As he crossed the room once more with the girl in his arms, he noticed her flinch at the grip of his fingers on her arm. Drawing a breath into his nostrils, he resisted an urge to roll his eyes. ‘Are you very hurt by the use of my rough hands?’ he spoke as the light of the corridor roused her. Whether or not she had the wherewithal to appreciate his ironic tone, William could not help but barb his judgement of her new life into her consciousness somehow. He ignored the keens of discomfort as he sped up through the building and out, through the club again, to a waiting carriage on the street by which he was to convey to her to some ecclesiastical institution.

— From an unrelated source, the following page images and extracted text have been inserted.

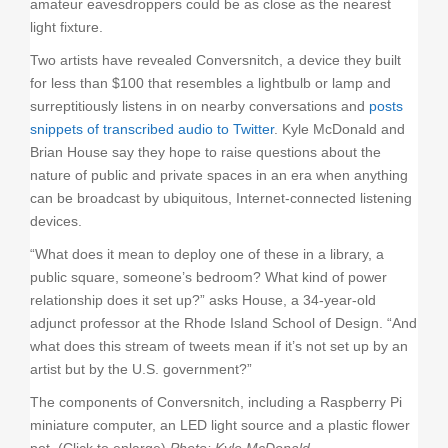
amateur eavesdroppers could be as close as the nearest
light fixture.
Two artists have revealed Conversnitch, a device they built
for less than $100 that resembles a lightbulb or lamp and
surreptitiously listens in on nearby conversations and
posts
snippets of transcribed audio to Twitter
. Kyle McDonald and
Brian House say they hope to raise questions about the
nature of public and private spaces in an era when anything
can be broadcast by ubiquitous, Internet-connected listening
devices.
“What does it mean to deploy one of these in a library, a
public square, someone’s bedroom? What kind of power
relationship does it set up?” asks House, a 34-year-old
adjunct professor at the Rhode Island School of Design. “And
what does this stream of tweets mean if it’s not set up by an
artist but by the U.S. government?”
The components of Conversnitch, including a Raspberry Pi
miniature computer, an LED light source and a plastic flower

But he was called back inside once he had laid her into it by the physical battering of his arm by the suet-faced Madam herself, and upon re-entry found himself confronted by what he assumed were hired toughs ready to stop him from stealing away her precious asset. ‘I don’t care who you are. You’re not taking her for all your English charm or your English silver; when I’ve paid a full wage for work she’s not laid a finger to since Monday last.’ Knowing full well what sloppy, unprincipled operations his English silver, should he bribe her with it, would fund, Cavendish looked back into the woman’s greasy brown eyes. ‘And what work, pray, would that be?’ ‘Changing the barrel would be the first thing,’ sneered the woman, clearly taking some misplaced joy in negating his insinuation. ‘And the rubbish needs dumping out.’ Stepping back apace, Cavendish made no hesitation to speak another word to the bitch, but turned to remove his elegant coat, hang it coolly on the balustrade and roll up the sleeves of his shirt.